An explosion probably caused by a methane gas build-up ripped through an underground coal mine in Colombia during a shift change on Wednesday, killing 21 workers, officials said.
A similar fatal blast occurred at the same mine four years ago.
Five of the victims died at the mine’s entrance and by afternoon two bodies had been removed from the mine with another 14 left to recover, said the provincial Colombian Red Cross director, Johel Enrique Rodriguez.
He said rescuers had seen the rest of the bodies, which he said were covered in burns and scattered throughout the 0.6 mile-long tunnel that extended horizontally beneath a mountain.
Gabriel Tamayo, manager of the La Preciosa mine in Sardinata, 255 miles northeast of the capital, Bogota, would not speculate on the cause.
But Colombian Red Cross rescue chief Carlos Ivan Marquez said preliminary indications pointed to a methane gas build-up.

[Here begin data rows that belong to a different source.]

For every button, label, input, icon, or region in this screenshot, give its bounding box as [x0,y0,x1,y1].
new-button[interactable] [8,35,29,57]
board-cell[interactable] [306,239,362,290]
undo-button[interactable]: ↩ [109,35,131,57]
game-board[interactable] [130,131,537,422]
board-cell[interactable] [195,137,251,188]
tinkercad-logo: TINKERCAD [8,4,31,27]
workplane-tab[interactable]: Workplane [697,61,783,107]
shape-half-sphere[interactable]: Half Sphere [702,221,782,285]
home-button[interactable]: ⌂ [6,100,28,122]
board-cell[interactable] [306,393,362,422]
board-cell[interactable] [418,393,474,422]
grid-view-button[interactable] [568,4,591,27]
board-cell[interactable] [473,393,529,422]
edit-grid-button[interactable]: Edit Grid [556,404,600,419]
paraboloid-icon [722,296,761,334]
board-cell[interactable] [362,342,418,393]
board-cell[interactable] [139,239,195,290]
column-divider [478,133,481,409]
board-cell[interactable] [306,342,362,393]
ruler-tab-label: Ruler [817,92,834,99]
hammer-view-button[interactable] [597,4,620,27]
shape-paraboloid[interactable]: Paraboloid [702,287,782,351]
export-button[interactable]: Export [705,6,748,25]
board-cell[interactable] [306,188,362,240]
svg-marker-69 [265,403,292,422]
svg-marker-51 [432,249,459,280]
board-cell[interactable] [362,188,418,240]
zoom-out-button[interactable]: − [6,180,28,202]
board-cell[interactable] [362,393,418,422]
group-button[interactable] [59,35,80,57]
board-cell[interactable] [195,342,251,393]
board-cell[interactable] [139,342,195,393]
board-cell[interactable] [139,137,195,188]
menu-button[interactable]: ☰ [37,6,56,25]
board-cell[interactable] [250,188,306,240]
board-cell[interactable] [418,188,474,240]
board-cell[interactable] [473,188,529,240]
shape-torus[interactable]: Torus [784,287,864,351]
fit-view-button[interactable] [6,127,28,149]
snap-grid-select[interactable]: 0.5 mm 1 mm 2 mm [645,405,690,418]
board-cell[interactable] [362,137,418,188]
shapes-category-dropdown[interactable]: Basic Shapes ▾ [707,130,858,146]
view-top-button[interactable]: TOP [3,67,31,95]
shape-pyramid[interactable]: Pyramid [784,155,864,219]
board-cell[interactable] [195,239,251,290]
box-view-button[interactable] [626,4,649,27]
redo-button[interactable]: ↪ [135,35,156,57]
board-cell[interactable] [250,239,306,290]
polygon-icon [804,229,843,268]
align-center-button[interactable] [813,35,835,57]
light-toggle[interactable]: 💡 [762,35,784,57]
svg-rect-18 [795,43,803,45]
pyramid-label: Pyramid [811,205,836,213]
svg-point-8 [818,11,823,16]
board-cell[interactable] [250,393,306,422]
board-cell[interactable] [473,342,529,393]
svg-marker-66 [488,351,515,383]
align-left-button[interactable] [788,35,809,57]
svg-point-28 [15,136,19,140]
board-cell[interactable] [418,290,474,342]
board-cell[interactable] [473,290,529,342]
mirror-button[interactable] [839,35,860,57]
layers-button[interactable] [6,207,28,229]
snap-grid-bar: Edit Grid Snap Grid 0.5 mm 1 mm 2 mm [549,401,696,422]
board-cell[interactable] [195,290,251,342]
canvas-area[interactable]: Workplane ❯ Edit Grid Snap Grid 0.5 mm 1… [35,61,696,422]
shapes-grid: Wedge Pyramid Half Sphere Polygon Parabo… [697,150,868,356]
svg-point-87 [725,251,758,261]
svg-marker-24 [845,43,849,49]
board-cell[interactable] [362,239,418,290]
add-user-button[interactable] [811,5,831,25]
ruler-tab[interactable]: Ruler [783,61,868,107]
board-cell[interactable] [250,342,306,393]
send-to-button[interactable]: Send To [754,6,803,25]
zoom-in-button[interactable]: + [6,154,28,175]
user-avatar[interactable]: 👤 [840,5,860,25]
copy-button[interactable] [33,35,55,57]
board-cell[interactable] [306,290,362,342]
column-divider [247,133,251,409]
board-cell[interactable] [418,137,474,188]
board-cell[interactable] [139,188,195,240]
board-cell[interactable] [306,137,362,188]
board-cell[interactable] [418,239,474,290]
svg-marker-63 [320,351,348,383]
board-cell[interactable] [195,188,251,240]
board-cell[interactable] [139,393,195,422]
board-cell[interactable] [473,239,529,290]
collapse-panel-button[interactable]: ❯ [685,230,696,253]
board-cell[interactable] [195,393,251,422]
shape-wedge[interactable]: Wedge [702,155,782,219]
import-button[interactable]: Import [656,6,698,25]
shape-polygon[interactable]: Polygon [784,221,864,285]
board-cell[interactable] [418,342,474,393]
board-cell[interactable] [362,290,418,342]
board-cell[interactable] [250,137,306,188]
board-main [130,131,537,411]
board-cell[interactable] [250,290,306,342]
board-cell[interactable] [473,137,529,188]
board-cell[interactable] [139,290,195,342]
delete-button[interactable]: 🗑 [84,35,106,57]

A methane build-up was believed to have caused of an explosion at the mine in 2007 that killed 32 miners.
Such a blast “is like a kind of cannon shot and creates a flame within the mine and obviously has tragic consequences,” said William Villamizar, governor of the Norte de Santander province, where the mine is located.
The mine met legal safety requirements, said Edgar Fabian Morales, national safety coordinator for the Colombian Institute of Geology and Mining.
But the Ministry of Mining and Energy said it would be shut down, at least temporarily, and Mining Minister Carlos Rodado went to La Preciosa to meet with its managers and victims’ families.
The mine was closed for five months after the fatal 2007 blast so a larger ventilation system could be installed for the expulsion of methane. The mine produced 3,300 tons of coal a month.